Ashtabula B-Ball's king of the Hill

By KARL PEARSON
Staff Writer

Every summer, Tom Hill comes back to Ashtabula from his home in Clarksville, Tenn. His path takes him past the outdoor court at West Junior High School. Often, he participates in the annual Westside Shootout.

These days, when he comes back for those occasions, or even when he pays his annual Thanksgiving visit to see his father, David Hill Sr., and his siblings, he views those courts with a bit of sadness since they generally go unused.

He also remembers those courts with fondness, because that is where Hill developed the skills, even as a preteen, that would serve him well as the leader of what many people feel is the greatest basketball team Ashtabula County ever produced, the 1977-78 Ashtabula Panther squad coached by Bob Walters.

It won the much-acclaimed Star Beacon Hoop Dreams Tournament two years ago.

It was those skills that helped him earn a scholarship to Chattahoochee Valley Community College in Phenix City, Ala., then to Austin Peay University in what is now his hometown. In an indirect sense, it also helped him connect with his wife of 24 years, the former Monica Claudy, whom he met at Austin Peay. They have a 17-year-old daughter, Ashley. It has brought him to his career in the insurance industry.

"West Street was like home to us," the 47-year-old Hill said by telephone from Tennessee. "I wish it was there more for today's kids. If you provide the facilities for them, you can save some people, and they won't face the consequences they do.

"Basketball was the thing that kept me on the straight and narrow.

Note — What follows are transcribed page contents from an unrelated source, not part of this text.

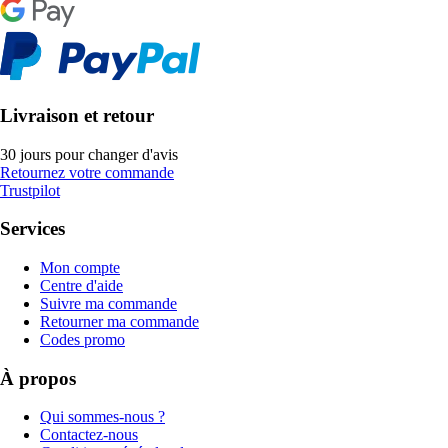
Livraison et retour
30 jours pour changer d'avis
Retournez votre commande
Trustpilot
Services
Mon compte
Centre d'aide
Suivre ma commande
Retourner ma commande
Codes promo
À propos
Qui sommes-nous ?
Contactez-nous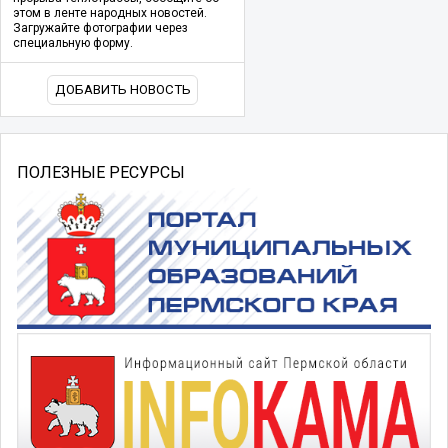
этом в ленте народных новостей.
Загружайте фотографии через
специальную форму.
ДОБАВИТЬ НОВОСТЬ
ПОЛЕЗНЫЕ РЕСУРСЫ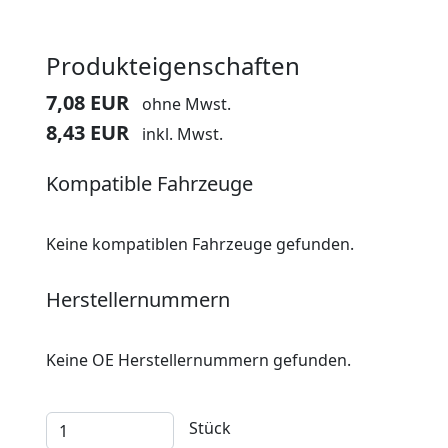
Produkteigenschaften
7,08 EUR
ohne Mwst.
8,43 EUR
inkl. Mwst.
Kompatible Fahrzeuge
Keine kompatiblen Fahrzeuge gefunden.
Herstellernummern
Keine OE Herstellernummern gefunden.
Stück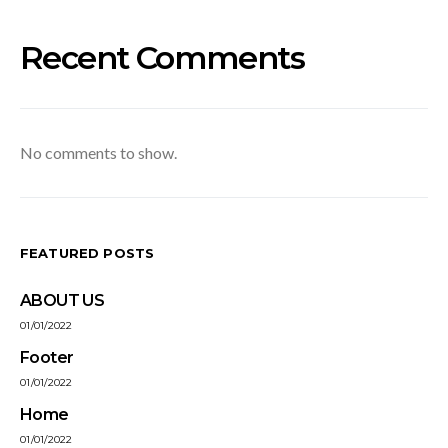
Recent Comments
No comments to show.
FEATURED POSTS
ABOUT US
01/01/2022
Footer
01/01/2022
Home
01/01/2022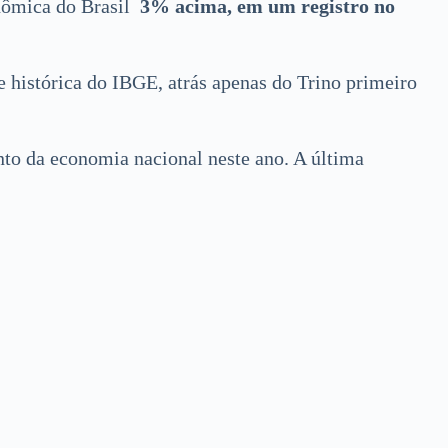
nômica do Brasil
3% acima, em um registro no
 histórica do IBGE, atrás apenas do Trino primeiro
to da economia nacional neste ano.
A última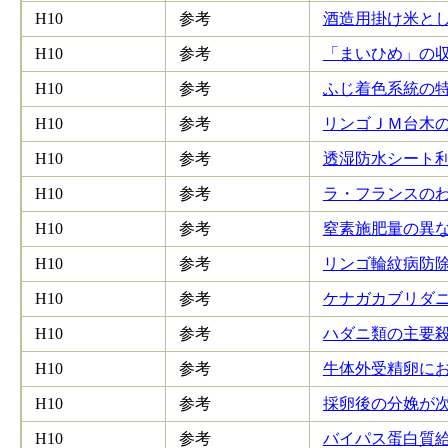
H10
参考
酒造用掛け米として
H10
参考
「まいひめ」の収
H10
参考
ふじ着色系統の特性
H10
参考
リンゴＪＭ台木の特
H10
参考
透湿防水シート利
H10
参考
ラ・フランスのわ
H10
参考
窒素施肥量の異な
H10
参考
リンゴ輪紋病防除薬
H10
参考
ケナガカブリダニの
H10
参考
ハダニ類の主要殺
H10
参考
牛体外受精卵におけ
H10
参考
採卵後の分娩が次の
H10
参考
バイパス蛋白質給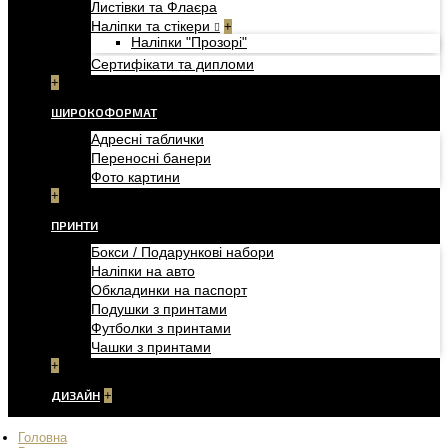
Листівки та Флаєра
Наліпки та стікери
+
Наліпки "Прозорі"
Сертифікати та дипломи
+
ШИРОКОФОРМАТ
Адресні таблички
Переносні банери
Фото картини
+
ПРИНТИ
Бокси / Подарункові набори
Наліпки на авто
Обкладинки на паспорт
Подушки з принтами
Футболки з принтами
Чашки з принтами
+
ДИЗАЙН
+
Головна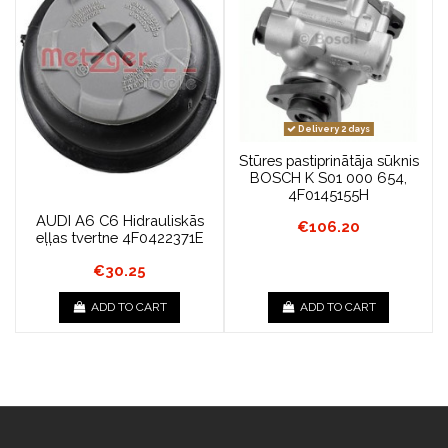
Delivery 2 days
Stūres pastiprinātāja sūknis
BOSCH K S01 000 654,
4F0145155H
AUDI A6 C6 Hidrauliskās
€106.20
eļļas tvertne 4F0422371E
€30.25
ADD TO CART
ADD TO CART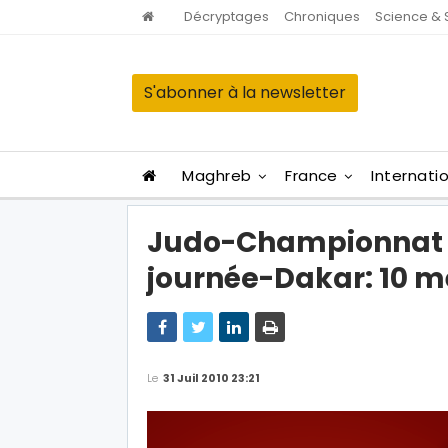
Décryptages
Chroniques
Science & 
S'abonner à la newsletter
Maghreb
France
Internati
Judo-Championnat d
journée-Dakar: 10 m
Le
31 Juil 2010 23:21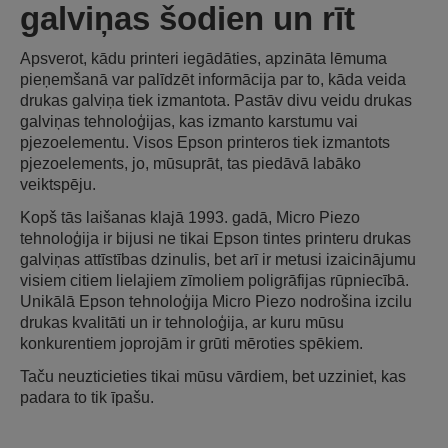
galviņas šodien un rīt
Apsverot, kādu printeri iegādāties, apzināta lēmuma
pieņemšanā var palīdzēt informācija par to, kāda veida
drukas galviņa tiek izmantota. Pastāv divu veidu drukas
galviņas tehnoloģijas, kas izmanto karstumu vai
pjezoelementu. Visos Epson printeros tiek izmantots
pjezoelements, jo, mūsuprāt, tas piedāvā labāko
veiktspēju.
Kopš tās laišanas klajā 1993. gadā, Micro Piezo
tehnoloģija ir bijusi ne tikai Epson tintes printeru drukas
galviņas attīstības dzinulis, bet arī ir metusi izaicinājumu
visiem citiem lielajiem zīmoliem poligrāfijas rūpniecībā.
Unikālā Epson tehnoloģija Micro Piezo nodrošina izcilu
drukas kvalitāti un ir tehnoloģija, ar kuru mūsu
konkurentiem joprojām ir grūti mēroties spēkiem.
Taču neuzticieties tikai mūsu vārdiem, bet uzziniet, kas
padara to tik īpašu.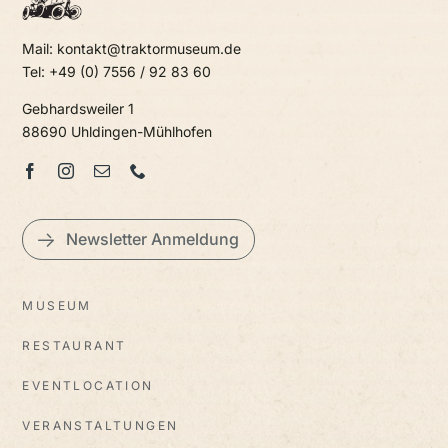
Mail: kontakt@traktormuseum.de
Tel: +49 (0) 7556 / 92 83 60
Gebhardsweiler 1
88690 Uhldingen-Mühlhofen
Newsletter Anmeldung
MUSEUM
RESTAURANT
EVENTLOCATION
VERANSTALTUNGEN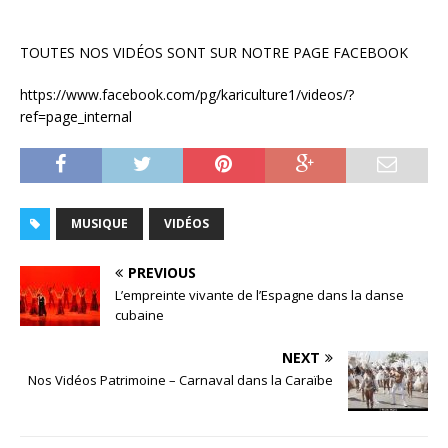
TOUTES NOS VIDÉOS SONT SUR NOTRE PAGE FACEBOOK
https://www.facebook.com/pg/kariculture1/videos/?
ref=page_internal
MUSIQUE
VIDÉOS
PREVIOUS
L’empreinte vivante de l’Espagne dans la danse
cubaine
NEXT
Nos Vidéos Patrimoine – Carnaval dans la Caraïbe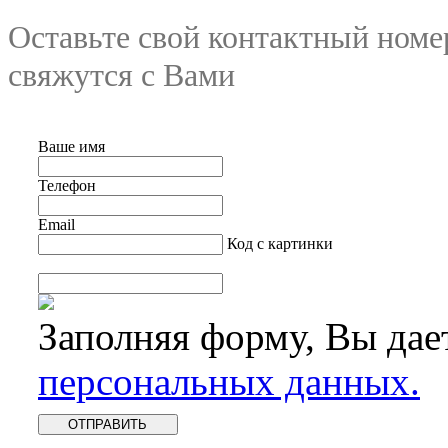
Оставьте свой контактный номе
свяжутся с Вами
Ваше имя
Телефон
Email
Код с картинки
Заполняя форму, Вы дае
персональных данных.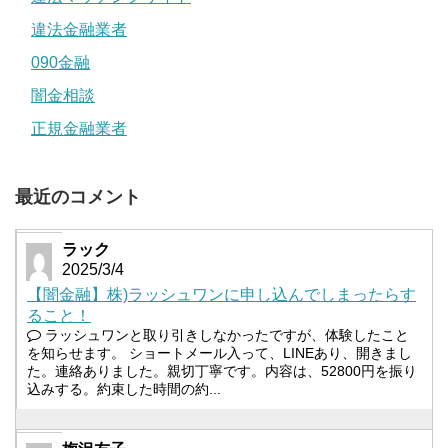
違法金融業者
090金融
闇金相談
正規金融業者
最近のコメント
ラック
2025/3/4
【闇金融】株)ラッシュワンに申し込んでしまったらす
ること！
ラッシュワンと取り引きしなかったですが、体験したこと
を知らせます。 ショートメール入って、LINEあり、開きまし
た。連絡ありました。親切丁寧です。内容は、52800円を振り
込みする。約束した時間の約...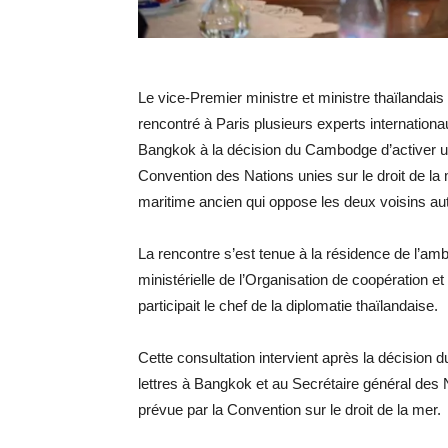
Le vice-Premier ministre et ministre thaïlandai
rencontré à Paris plusieurs experts internationa
Bangkok à la décision du Cambodge d’activer un
Convention des Nations unies sur le droit de l
maritime ancien qui oppose les deux voisins au
La rencontre s’est tenue à la résidence de l’a
ministérielle de l’Organisation de coopération
participait le chef de la diplomatie thaïlandaise.
Cette consultation intervient après la décisio
lettres à Bangkok et au Secrétaire général des N
prévue par la Convention sur le droit de la mer.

Back when I was a kid, Ashtabula was closer to Mayberry than it is now. Those games on that court gave me the preparation and the sense of purpose I needed for my life.

"Definitely, something very good came out of it for me."

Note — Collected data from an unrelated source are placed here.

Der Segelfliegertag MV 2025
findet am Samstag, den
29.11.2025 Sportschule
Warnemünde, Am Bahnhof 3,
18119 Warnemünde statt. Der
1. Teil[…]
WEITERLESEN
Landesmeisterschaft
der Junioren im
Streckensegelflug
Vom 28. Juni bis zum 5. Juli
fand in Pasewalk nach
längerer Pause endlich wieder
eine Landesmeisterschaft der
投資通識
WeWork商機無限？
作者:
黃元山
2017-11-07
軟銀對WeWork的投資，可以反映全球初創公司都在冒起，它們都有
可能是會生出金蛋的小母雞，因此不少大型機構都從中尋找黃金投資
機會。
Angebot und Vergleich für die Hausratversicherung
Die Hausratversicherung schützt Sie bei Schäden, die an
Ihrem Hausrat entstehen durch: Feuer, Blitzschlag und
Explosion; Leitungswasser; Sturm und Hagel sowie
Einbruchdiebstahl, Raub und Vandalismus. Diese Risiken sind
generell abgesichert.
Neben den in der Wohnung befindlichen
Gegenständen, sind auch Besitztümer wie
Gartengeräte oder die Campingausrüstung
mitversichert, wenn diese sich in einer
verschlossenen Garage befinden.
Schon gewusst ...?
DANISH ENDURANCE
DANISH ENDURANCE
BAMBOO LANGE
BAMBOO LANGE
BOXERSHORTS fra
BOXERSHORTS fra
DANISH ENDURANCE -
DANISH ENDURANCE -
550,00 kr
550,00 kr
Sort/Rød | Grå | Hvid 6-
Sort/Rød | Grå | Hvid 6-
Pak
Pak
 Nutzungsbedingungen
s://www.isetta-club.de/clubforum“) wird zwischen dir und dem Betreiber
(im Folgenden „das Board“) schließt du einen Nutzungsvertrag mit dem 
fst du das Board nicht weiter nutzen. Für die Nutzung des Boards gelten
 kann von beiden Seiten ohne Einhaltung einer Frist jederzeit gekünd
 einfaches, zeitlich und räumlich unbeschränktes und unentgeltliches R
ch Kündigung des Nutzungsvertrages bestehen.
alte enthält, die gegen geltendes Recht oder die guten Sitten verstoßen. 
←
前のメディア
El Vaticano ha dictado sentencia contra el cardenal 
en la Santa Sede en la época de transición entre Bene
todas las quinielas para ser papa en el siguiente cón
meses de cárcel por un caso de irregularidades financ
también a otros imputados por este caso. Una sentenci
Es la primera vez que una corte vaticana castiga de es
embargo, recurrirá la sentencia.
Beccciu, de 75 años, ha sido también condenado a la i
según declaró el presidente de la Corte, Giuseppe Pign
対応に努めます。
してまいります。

Hill misses those formative years on that court. He may even start visiting more frequently.

"I couldn't have picked a better place to grow up," he said. "I'm even thinking about trying to get up there three times a year to see my dad, my brother (David Jr. of Kingsville), my sister (Joanne Scruggs of Harpersfield Township) and (Panther teammate) David Benton. Part of my heart is still there."

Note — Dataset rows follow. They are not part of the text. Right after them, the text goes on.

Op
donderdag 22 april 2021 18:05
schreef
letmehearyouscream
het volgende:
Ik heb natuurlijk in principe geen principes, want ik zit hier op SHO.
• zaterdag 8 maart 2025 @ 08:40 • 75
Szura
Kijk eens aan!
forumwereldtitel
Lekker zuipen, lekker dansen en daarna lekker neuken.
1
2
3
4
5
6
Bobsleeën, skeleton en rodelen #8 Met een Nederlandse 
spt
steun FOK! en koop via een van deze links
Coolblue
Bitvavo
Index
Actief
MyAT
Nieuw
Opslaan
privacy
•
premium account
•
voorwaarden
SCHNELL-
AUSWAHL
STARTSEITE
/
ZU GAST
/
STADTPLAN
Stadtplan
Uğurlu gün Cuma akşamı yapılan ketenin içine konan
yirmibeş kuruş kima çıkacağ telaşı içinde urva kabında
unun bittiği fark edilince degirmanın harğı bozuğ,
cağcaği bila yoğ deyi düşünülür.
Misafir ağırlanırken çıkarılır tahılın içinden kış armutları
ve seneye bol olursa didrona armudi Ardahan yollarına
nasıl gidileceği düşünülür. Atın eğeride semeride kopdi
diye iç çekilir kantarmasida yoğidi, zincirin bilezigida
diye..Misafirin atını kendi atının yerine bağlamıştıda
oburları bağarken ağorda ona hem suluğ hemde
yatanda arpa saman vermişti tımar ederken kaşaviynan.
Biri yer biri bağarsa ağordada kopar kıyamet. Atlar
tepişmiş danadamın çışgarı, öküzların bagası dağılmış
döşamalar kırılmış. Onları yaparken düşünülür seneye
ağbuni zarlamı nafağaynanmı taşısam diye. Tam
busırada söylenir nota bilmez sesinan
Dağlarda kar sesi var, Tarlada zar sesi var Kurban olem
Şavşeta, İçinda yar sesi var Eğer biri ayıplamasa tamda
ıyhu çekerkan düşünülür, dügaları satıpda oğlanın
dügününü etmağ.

Another occasion for Hill to get back to his roots is coming Sunday when he returns for his induction into the Ashtabula County Basketball Foundation Hall of Fame. He will be one of 12 people inducted at the ACBF's annual banquet at 6 p.m. at the Conneaut Human Resources Center.

"I thought someone was kidding when I was called about it," he said. "I didn't know anything like this even existed. When I found out (former Harbor rival and boyhood friend) John Coleman was in it, I was pleased."

Joining his old coach, Walters, in that body brought added luster to the honor.

"Coach Walters was probably the greatest mentor I've ever had," Hill said. "The things he taught me transcended basketball.

"He taught me discipline and doing the job right. He told me when I accomplished something not to make a big deal about it. He taught me to be an assassin, always cool, calm and collected. And he taught me it was always about the team."

Walters took the student to school more than a few times on the court when the youngster played for the Panthers.

"I used to play him one-on-one, and he never let me win," Hill said. "We played by his rules. You weren't allowed to dribble the ball more than three times."

As high an esteem as Hill holds the coach in, Walters responds in kind.

"Tom was the best point guard I ever coached," he said. "He was one of the quickest players I ever coached. He was an extremely intelligent young man with a really high basketball IQ. He was a coach on the floor."

The development of that basketball acumen began around the home David Hill Sr. and his wife, Barbara, who is now deceased, established on West 38th Street.

"I remember dribbling the ball up and down the sidewalks and watching other kids play when I was little," he said.

When he got to Station Avenue Elementary School (now Thurgood Marshall), Hill was united with other kids who would become key factors with him later at Ashtabula.

"I played with guys like David Benton, Deora Marsh and Stanley Ball," he said. "Later on, when we got to West Junior High, was when Perry Stofan, Lou Murphy and (Harrison) Scooby Brown joined up with us."